Ash falling from nearby volcanoes has been known to cover entire forests, and some of these fossil forests have been found with the trees still standing and in an excellent state of preservation.

Quicksand and tar are also commonly responsible for the rapid burial of animals. The tar acts as a trap to capture the beasts and as an antiseptic to retard the decomposition of their hard parts. The Rancho La Brea tar pit at Los Angeles, California, is famous for the large number of fossil bones that have been recovered from it. These include such forms as the sabre-tooth cat, giant ground sloths, and other creatures that are now extinct.
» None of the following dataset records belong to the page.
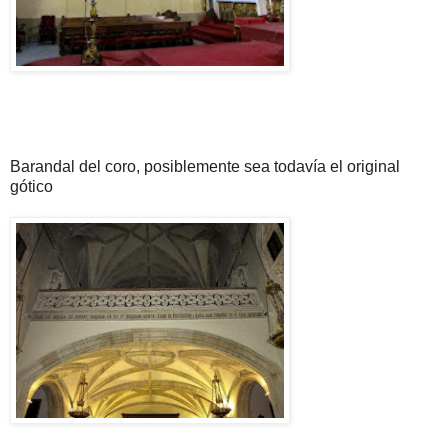
Barandal del coro, posiblemente sea todavía el original
gótico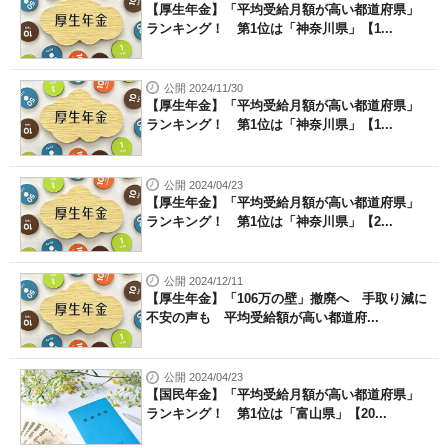
【厚生年金】「平均受給月額が高い都道府県」
ランキング！ 第1位は「神奈川県」【1...
公開 2024/11/30
【厚生年金】「平均受給月額が高い都道府県」
ランキング！ 第1位は「神奈川県」【1...
公開 2024/04/23
【厚生年金】「平均受給月額が高い都道府県」
ランキング！ 第1位は「神奈川県」【2...
公開 2024/12/11
【厚生年金】「106万の壁」撤廃へ 手取り減に
不安の声も 平均受給額が高い都道府...
公開 2024/04/23
【国民年金】「平均受給月額が高い都道府県」
ランキング！ 第1位は「富山県」【20...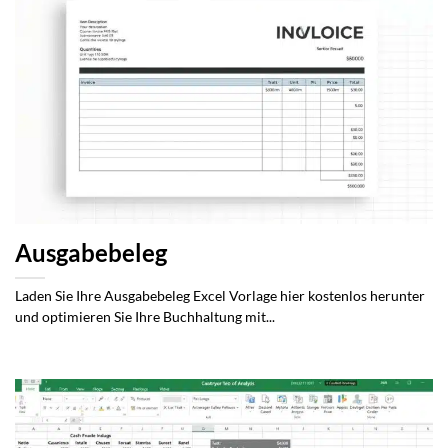
Ausgabebeleg
Laden Sie Ihre Ausgabebeleg Excel Vorlage hier kostenlos herunter
und optimieren Sie Ihre Buchhaltung mit...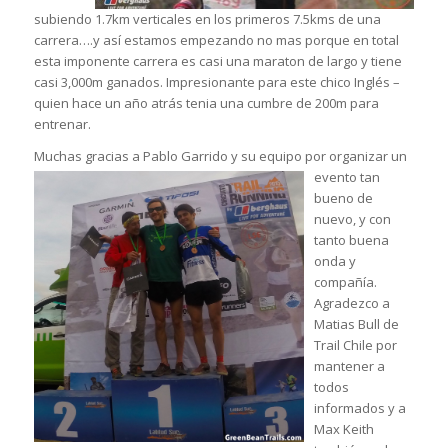
subiendo 1.7km verticales en los primer
os 7.5kms de una
carrera….y así estamos empezando no mas porque en total
esta imponente carrera es casi una maraton de largo y tiene
casi 3,000m ganados. Impresionante para este chico Inglés –
quien hace un año atrás tenia una cumbre de 200m para
entrenar.
Muchas gracias a Pablo Garrido y su equipo por organizar un
evento tan
bueno de
nuevo, y con
tanto buena
onda y
compañía.
Agradezco a
Matias Bull de
Trail Chile
por
mantener a
todos
informados y a
Max Keith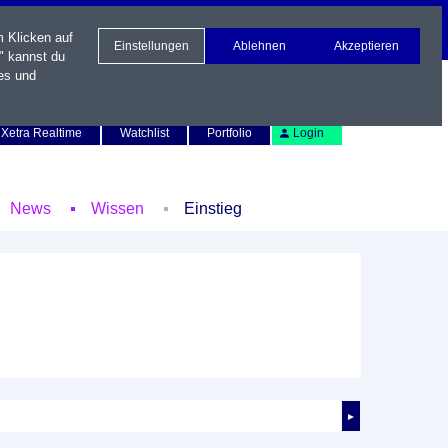
m Klicken auf
Einstellungen
Ablehnen
Akzeptieren
" kannst du
es und
Newsletter
Kontakt
English
Xetra Realtime
Watchlist
Portfolio
Login
News
Wissen
Einstieg
►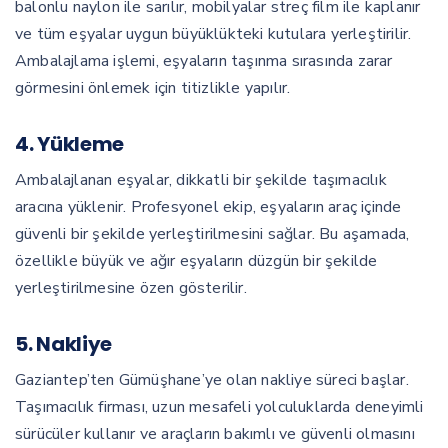
balonlu naylon ile sarılır, mobilyalar streç film ile kaplanır
ve tüm eşyalar uygun büyüklükteki kutulara yerleştirilir.
Ambalajlama işlemi, eşyaların taşınma sırasında zarar
görmesini önlemek için titizlikle yapılır.
4.
Yükleme
Ambalajlanan eşyalar, dikkatli bir şekilde taşımacılık
aracına yüklenir. Profesyonel ekip, eşyaların araç içinde
güvenli bir şekilde yerleştirilmesini sağlar. Bu aşamada,
özellikle büyük ve ağır eşyaların düzgün bir şekilde
yerleştirilmesine özen gösterilir.
5.
Nakliye
Gaziantep’ten Gümüşhane’ye olan nakliye süreci başlar.
Taşımacılık firması, uzun mesafeli yolculuklarda deneyimli
sürücüler kullanır ve araçların bakımlı ve güvenli olmasını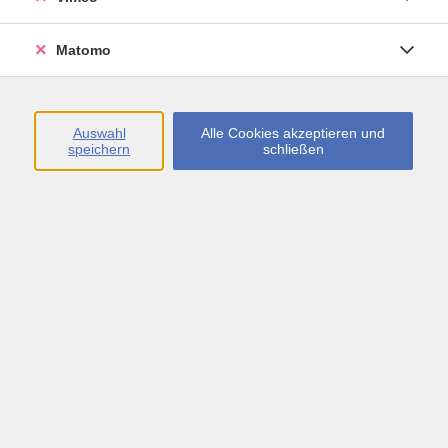
Öffnungszeiten
Matomo
Montag bis Freitag
09:00 - 13:00 sowie
Auswahl
Alle Cookies akzeptieren und
speichern
schließen
Montag bis Donnerstag
14:00 - 17:00 Uhr
In den Schulferien
Montag bis Freitag
09:00 - 13:00 Uhr
Inhalte
vhs.Newsletter
vhs.Programmzeitschrift online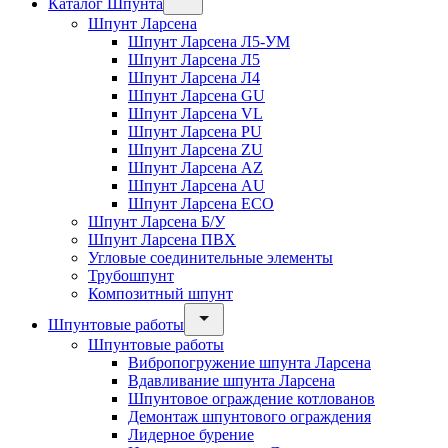
Каталог Шпунта
Шпунт Ларсена
Шпунт Ларсена Л5-УМ
Шпунт Ларсена Л5
Шпунт Ларсена Л4
Шпунт Ларсена GU
Шпунт Ларсена VL
Шпунт Ларсена PU
Шпунт Ларсена ZU
Шпунт Ларсена AZ
Шпунт Ларсена AU
Шпунт Ларсена ECO
Шпунт Ларсена Б/У
Шпунт Ларсена ПВХ
Угловые соединительные элементы
Трубошпунт
Композитный шпунт
Шпунтовые работы
Шпунтовые работы
Вибропогружение шпунта Ларсена
Вдавливание шпунта Ларсена
Шпунтовое ограждение котлованов
Демонтаж шпунтового ограждения
Лидерное бурение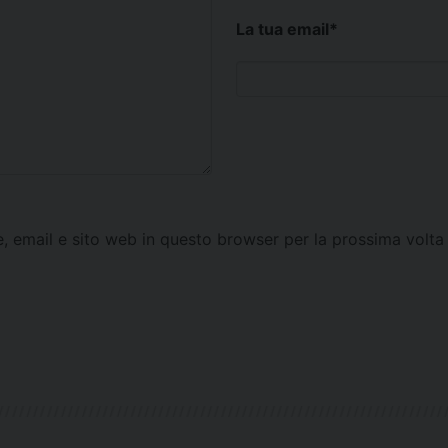
La tua email
*
e, email e sito web in questo browser per la prossima vol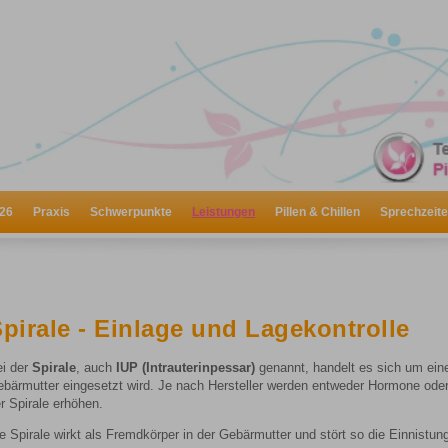
26
Praxis
Schwerpunkte
Leistungen
Pillen & Chillen
Sprechzeit
pirale - Einlage und Lagekontrolle
i der
Spirale
, auch
IUP (Intrauterinpessar)
genannt, handelt es sich um eine
bärmutter eingesetzt wird. Je nach Hersteller werden entweder Hormone oder
r Spirale erhöhen.
e Spirale wirkt als Fremdkörper in der Gebärmutter und stört so die Einnistung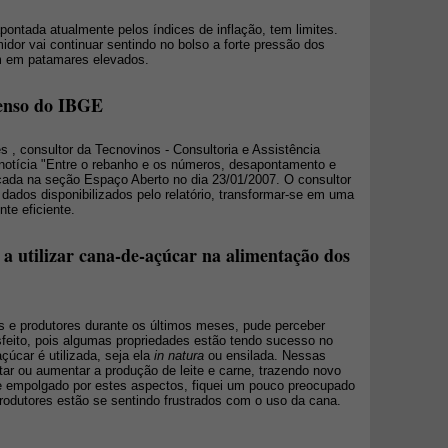
ontada atualmente pelos índices de inflação, tem limites.
r vai continuar sentindo no bolso a forte pressão dos
m em patamares elevados.
enso do IBGE
s , consultor da Tecnovinos - Consultoria e Assistência
notícia "Entre o rebanho e os números, desapontamento e
cada na seção Espaço Aberto no dia 23/01/2007. O consultor
ados disponibilizados pelo relatório, transformar-se em uma
nte eficiente.
a utilizar cana-de-açúcar na alimentação dos
 e produtores durante os últimos meses, pude perceber
feito, pois algumas propriedades estão tendo sucesso no
úcar é utilizada, seja ela
in natura
ou ensilada. Nessas
ar ou aumentar a produção de leite e carne, trazendo novo
e empolgado por estes aspectos, fiquei um pouco preocupado
produtores estão se sentindo frustrados com o uso da cana.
The remains of certain animals that lived during the Ice Ages have been incorporated into the ice or frozen ground, and some of these frozen remains are famous for their remarkable degree of preservation.

MISSING PAGES IN THE RECORD

Although untold numbers of organisms have lived on the earth in past ages, only a minute fraction of these have left any record of their existence. Even if the basic requirements of fossilization have been fulfilled, there are still other reasons why some fossils may never be found.

For example, large numbers of fossils have been destroyed by erosion or their hard parts have been dissolved by underground waters. Others were entombed in rocks that were later subjected to great physical change, and fossils enclosed in these rocks are usually so damaged as to be unrecognizable.

Then, too, many fossiliferous rocks cannot be studied because they are covered by water or great thicknesses of sediments, and still others are situated in places that are geographically inaccessible. These and many other problems confront the paleontologist as he attempts to catalog the plants and animals of the past.

The missing pages in the fossil record become more obvious and more numerous in the older rocks of the earth’s crust. This is because the more ancient rocks have had more time to be subjected to physical and chemical change or to be removed by erosion.